The Tax Working Group has been the subject of a series of articles in our business pages from an Auckland University professor of tax law, Craig Elliffe. He reminded us that a weakness in our taxation was a matter of concern long before the recession blew a hole in the Government's Budget and left the country facing a decade of deficits and mounting debt.
The weakness is that we rely more heavily than most countries on revenue from personal incomes and company profits, which are "mobile" in the sense that people and firms can fairly readily emigrate. We also rely heavily on a few high-income earners. Professor Elliffe pointed out that the top 3 per cent of earners provide 26 per cent of income tax.
He also pointed out that not all forms of income are equally taxed. A person can avoid the top rate of 38 per cent by operating a family trust at 33 per cent or a company at 30 per cent. But the "most stunning example" of this inequity, he said, was in capital profit. "Someone who earns a salary of $100,000 and pays tax of $27,550 can be compared with someone who sells their holiday home with a profit of $100,000 and pays no tax."
He noted that investment in residential rental property in this country is about five times the amount invested on the stock exchange, and that property investment not only returns no tax, it costs taxpayers $150 million to $200 million a year in refunded income tax because rental deficits are deductible from other income.
The Tax Working Group is going to suggest ways that the country can reduce taxation on incomes and profits by introducing or improving taxes on property and purchases of goods and services. Mr English, in his article, was very enthusiastic about reducing taxes but he had nothing to say about the other side of the equation.

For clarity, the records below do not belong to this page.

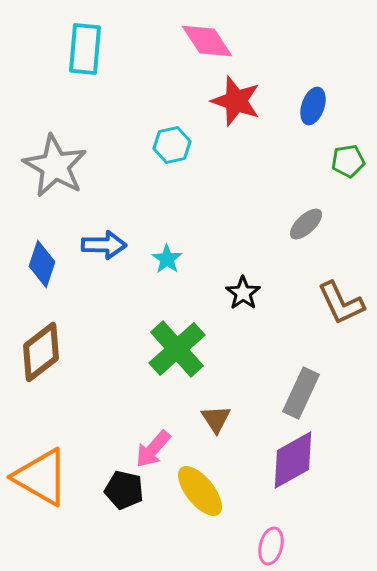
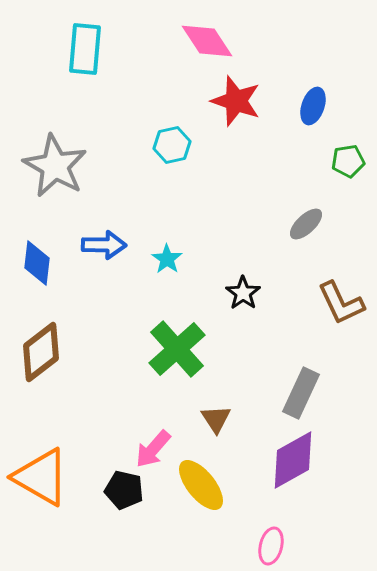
blue diamond: moved 5 px left, 1 px up; rotated 12 degrees counterclockwise
yellow ellipse: moved 1 px right, 6 px up
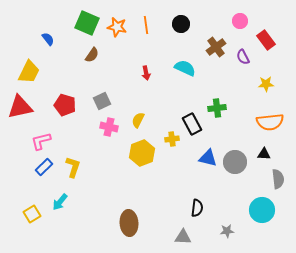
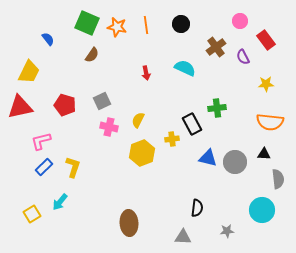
orange semicircle: rotated 12 degrees clockwise
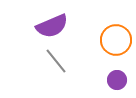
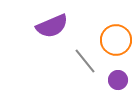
gray line: moved 29 px right
purple circle: moved 1 px right
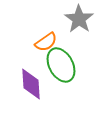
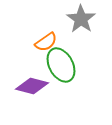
gray star: moved 2 px right
purple diamond: moved 1 px right, 2 px down; rotated 72 degrees counterclockwise
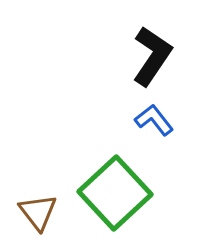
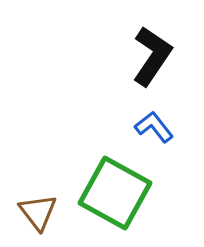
blue L-shape: moved 7 px down
green square: rotated 18 degrees counterclockwise
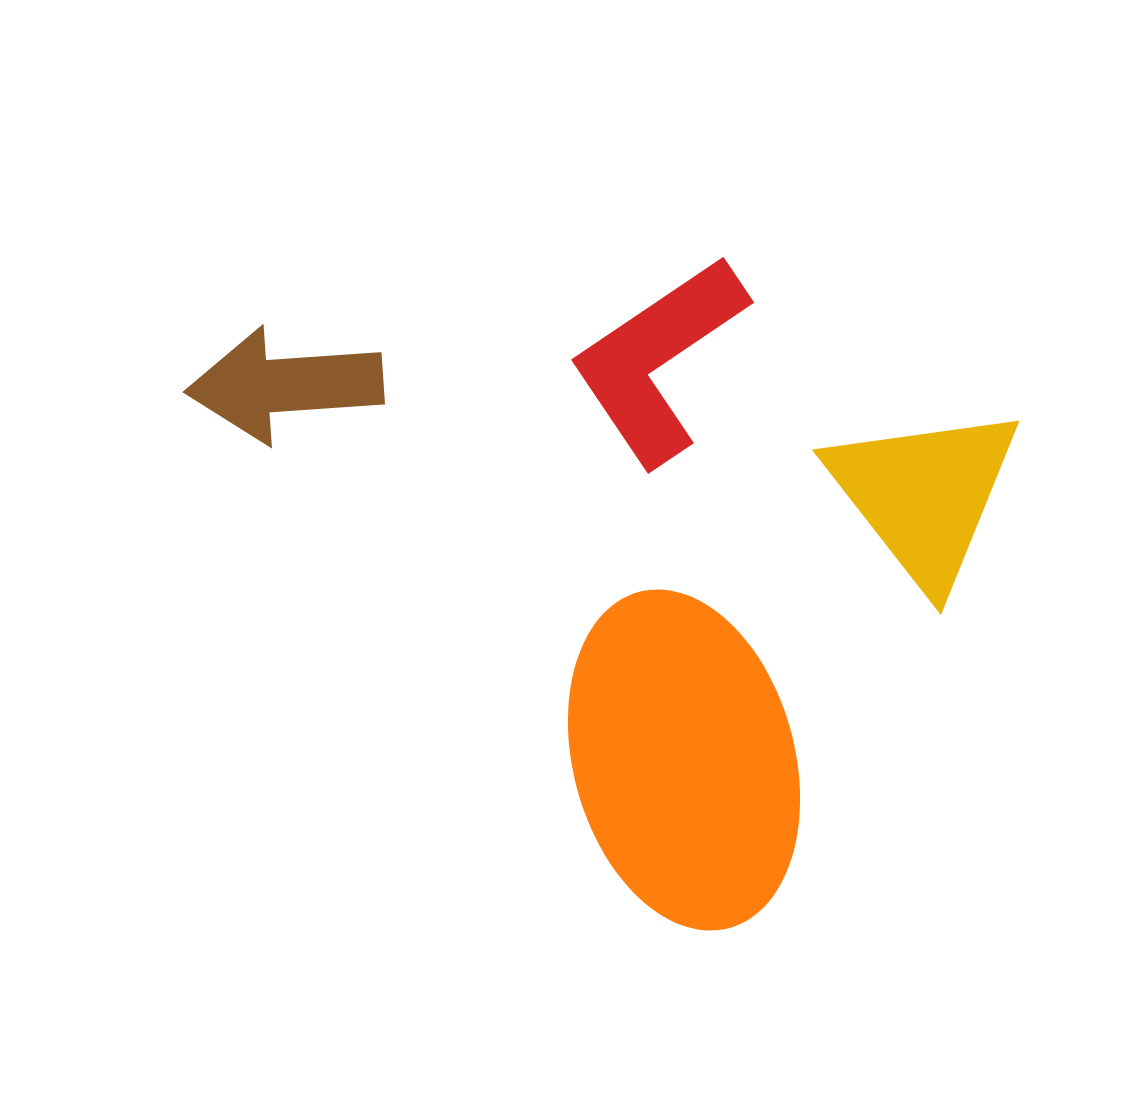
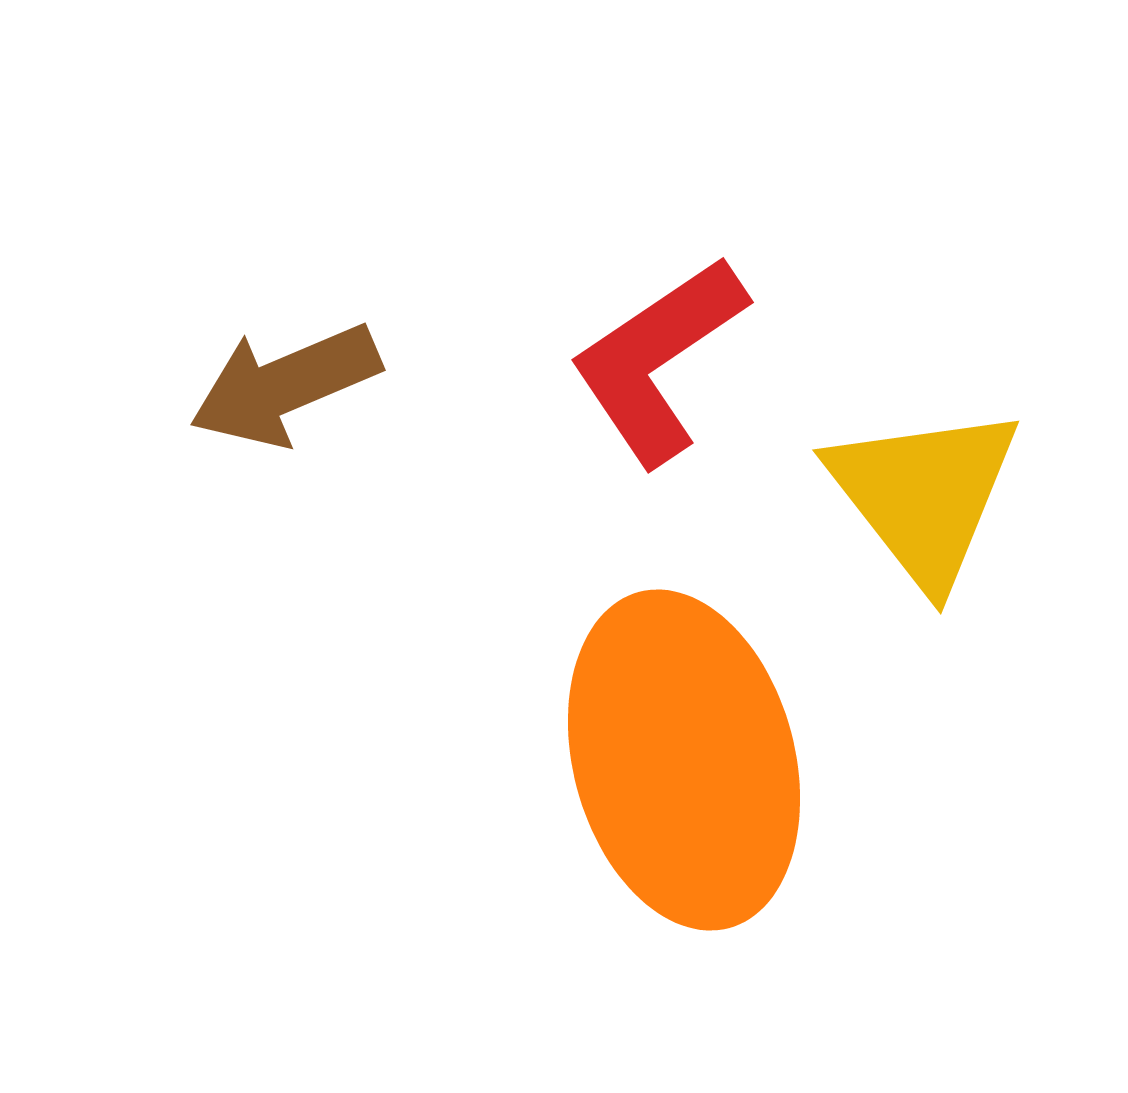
brown arrow: rotated 19 degrees counterclockwise
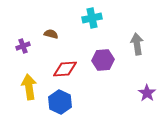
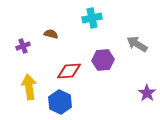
gray arrow: rotated 50 degrees counterclockwise
red diamond: moved 4 px right, 2 px down
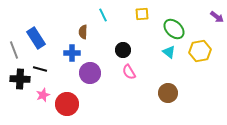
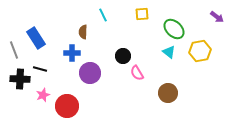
black circle: moved 6 px down
pink semicircle: moved 8 px right, 1 px down
red circle: moved 2 px down
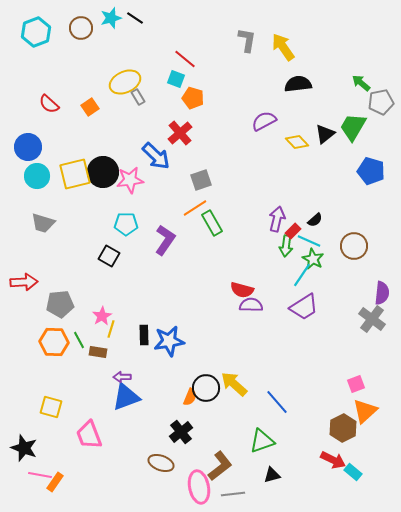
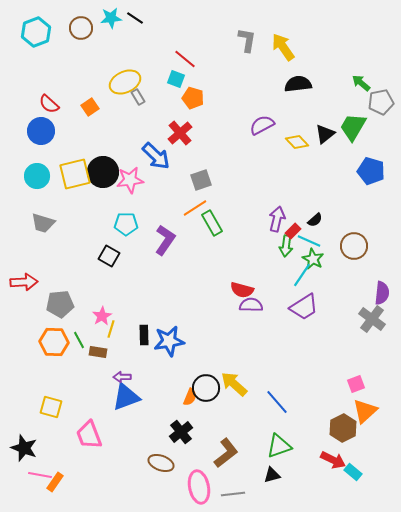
cyan star at (111, 18): rotated 10 degrees clockwise
purple semicircle at (264, 121): moved 2 px left, 4 px down
blue circle at (28, 147): moved 13 px right, 16 px up
green triangle at (262, 441): moved 17 px right, 5 px down
brown L-shape at (220, 466): moved 6 px right, 13 px up
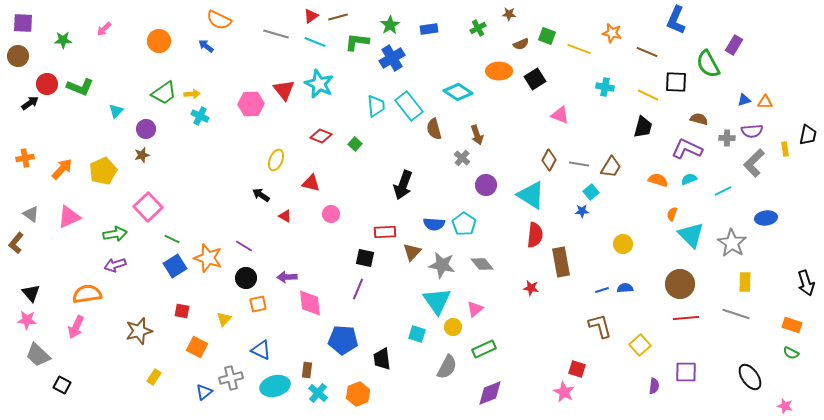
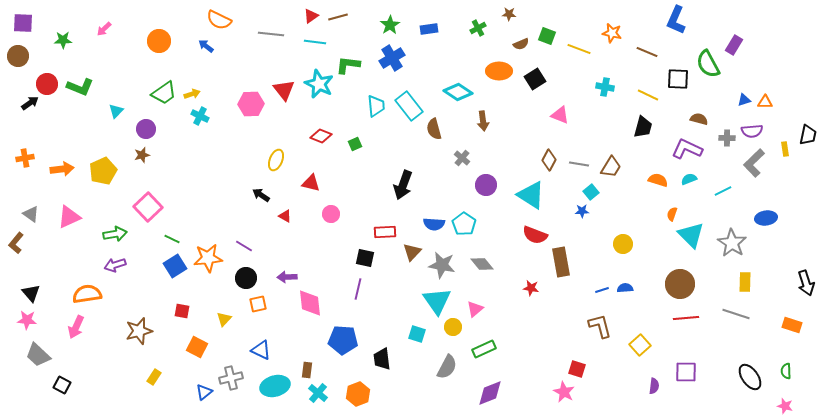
gray line at (276, 34): moved 5 px left; rotated 10 degrees counterclockwise
cyan line at (315, 42): rotated 15 degrees counterclockwise
green L-shape at (357, 42): moved 9 px left, 23 px down
black square at (676, 82): moved 2 px right, 3 px up
yellow arrow at (192, 94): rotated 14 degrees counterclockwise
brown arrow at (477, 135): moved 6 px right, 14 px up; rotated 12 degrees clockwise
green square at (355, 144): rotated 24 degrees clockwise
orange arrow at (62, 169): rotated 40 degrees clockwise
red semicircle at (535, 235): rotated 105 degrees clockwise
orange star at (208, 258): rotated 24 degrees counterclockwise
purple line at (358, 289): rotated 10 degrees counterclockwise
green semicircle at (791, 353): moved 5 px left, 18 px down; rotated 63 degrees clockwise
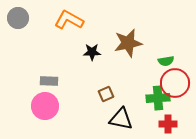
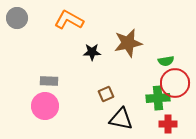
gray circle: moved 1 px left
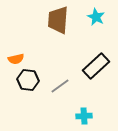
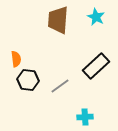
orange semicircle: rotated 84 degrees counterclockwise
cyan cross: moved 1 px right, 1 px down
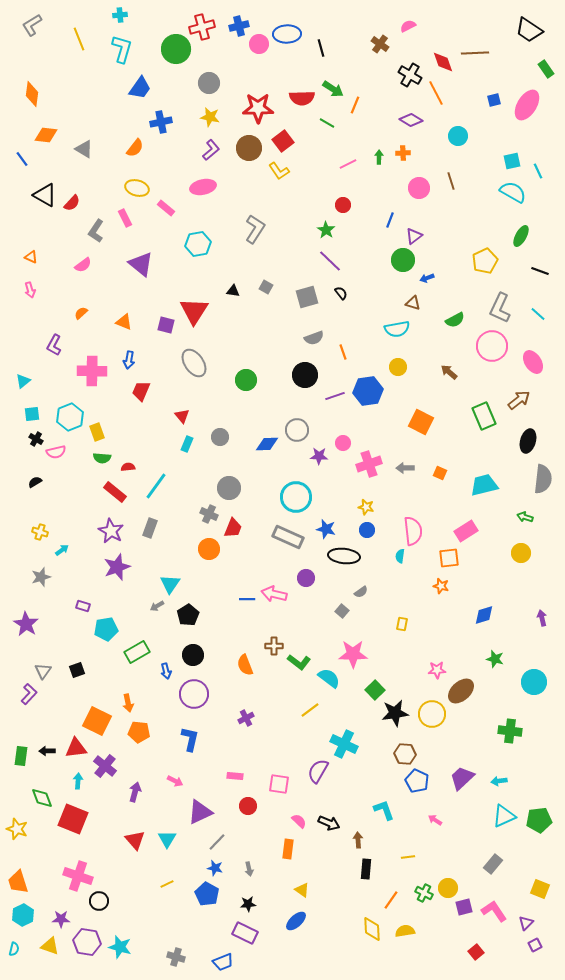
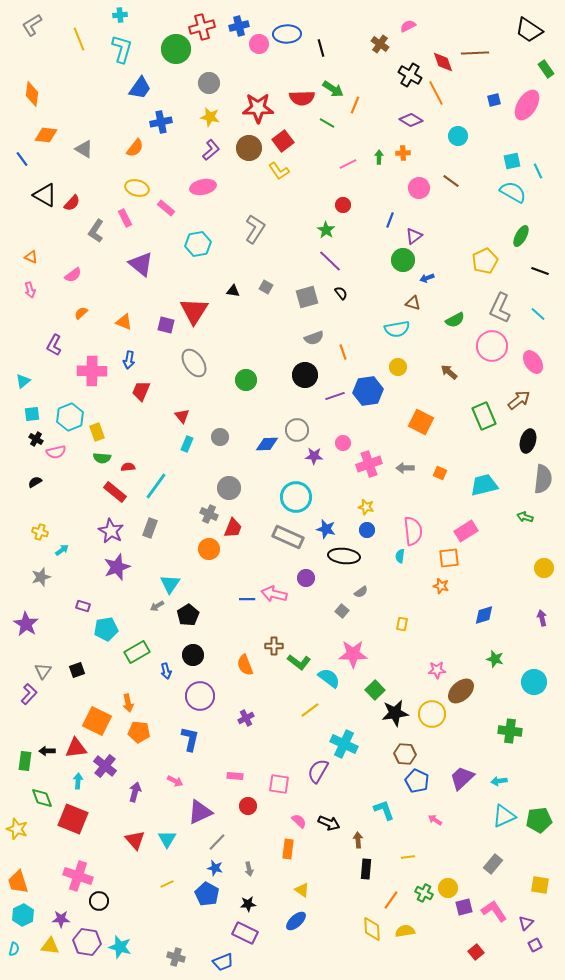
brown line at (451, 181): rotated 36 degrees counterclockwise
pink semicircle at (83, 265): moved 10 px left, 10 px down
purple star at (319, 456): moved 5 px left
yellow circle at (521, 553): moved 23 px right, 15 px down
purple circle at (194, 694): moved 6 px right, 2 px down
green rectangle at (21, 756): moved 4 px right, 5 px down
yellow square at (540, 889): moved 4 px up; rotated 12 degrees counterclockwise
yellow triangle at (50, 946): rotated 12 degrees counterclockwise
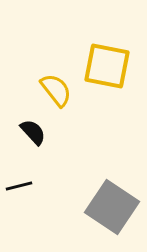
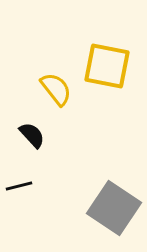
yellow semicircle: moved 1 px up
black semicircle: moved 1 px left, 3 px down
gray square: moved 2 px right, 1 px down
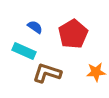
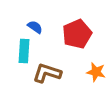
red pentagon: moved 4 px right; rotated 8 degrees clockwise
cyan rectangle: rotated 70 degrees clockwise
orange star: rotated 18 degrees clockwise
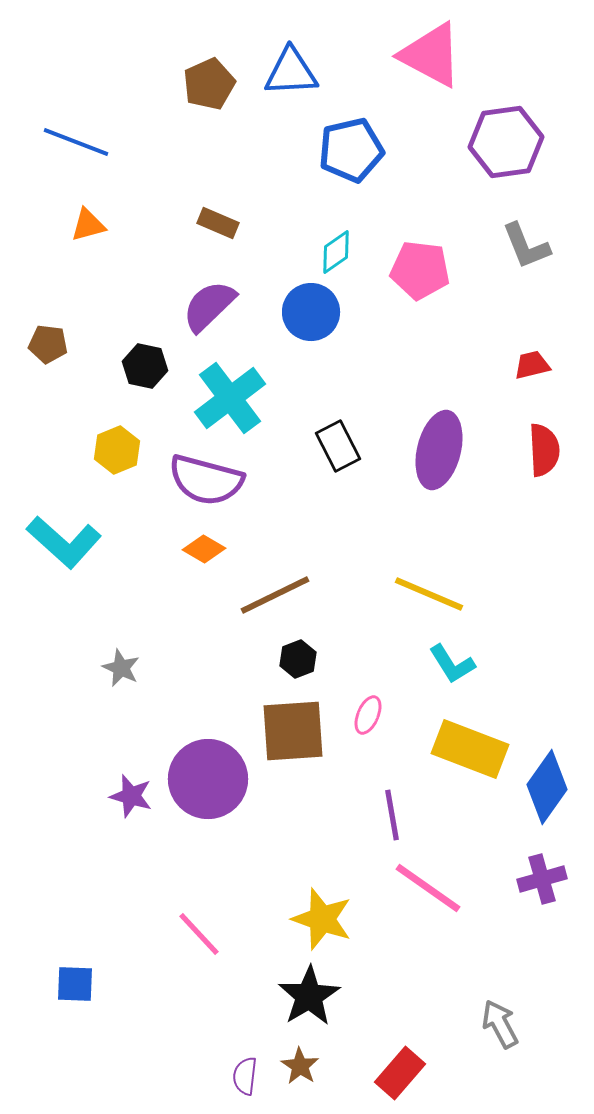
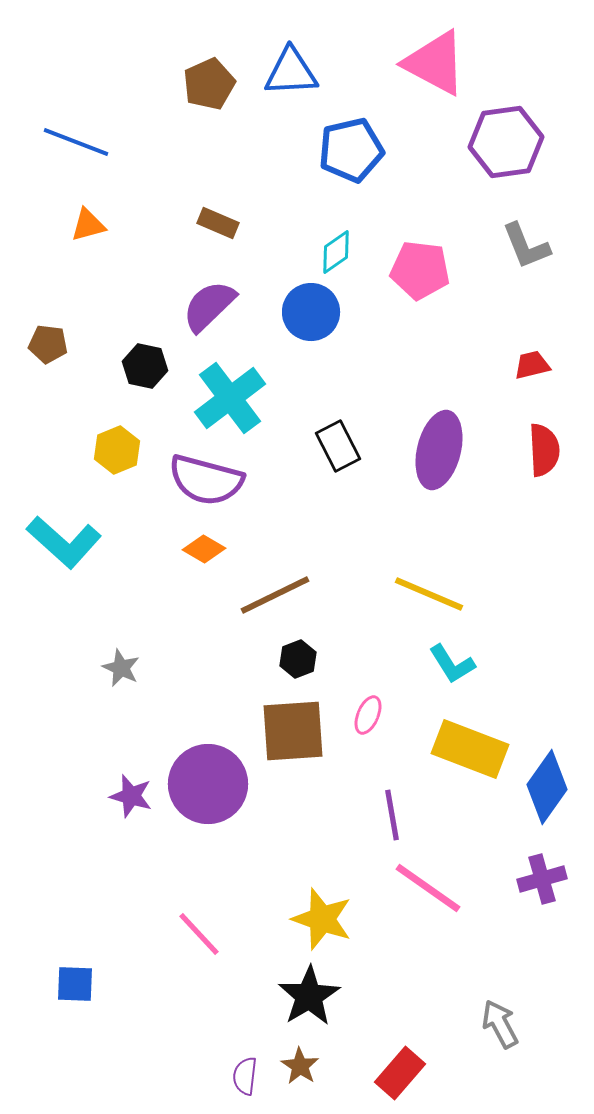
pink triangle at (431, 55): moved 4 px right, 8 px down
purple circle at (208, 779): moved 5 px down
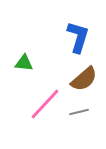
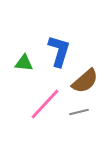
blue L-shape: moved 19 px left, 14 px down
brown semicircle: moved 1 px right, 2 px down
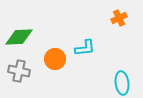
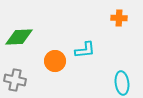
orange cross: rotated 28 degrees clockwise
cyan L-shape: moved 2 px down
orange circle: moved 2 px down
gray cross: moved 4 px left, 9 px down
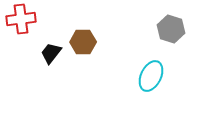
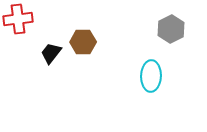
red cross: moved 3 px left
gray hexagon: rotated 16 degrees clockwise
cyan ellipse: rotated 24 degrees counterclockwise
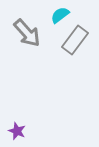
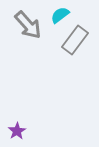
gray arrow: moved 1 px right, 8 px up
purple star: rotated 18 degrees clockwise
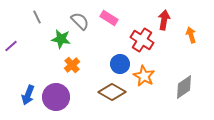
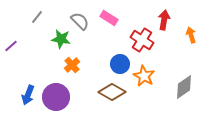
gray line: rotated 64 degrees clockwise
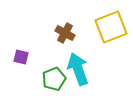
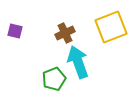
brown cross: rotated 36 degrees clockwise
purple square: moved 6 px left, 26 px up
cyan arrow: moved 7 px up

"The crisis of the past year," he said, "has hit most countries worse than New Zealand. Many will be saddled with permanently higher debt and will be forced to raise taxes. New Zealand has a unique opportunity to emerge from the recession in a stronger position than these countries. Sound finances and low taxes could be a key point of difference in attracting business investment and skilled people here."
The reference to "sound finances" as well as low taxes should mean the Government will not cut personal and corporate taxes without maintaining its revenue with other taxes, probably on property and a higher rate of GST. But Mr English sounds in no hurry to fix "a hole in the Government's books that will take several years to rectify".
When this Government comes to "look through" the Tax Working Group's report for "the best and most practical ideas", it will be tempted to pick only the popular ones, tax cuts. It is a convenient theory that merely lowering taxes can generate enough economic growth to correct deficits and reduce public debt. It is a theory we should not test.
Countries prosper when their public finances are under control.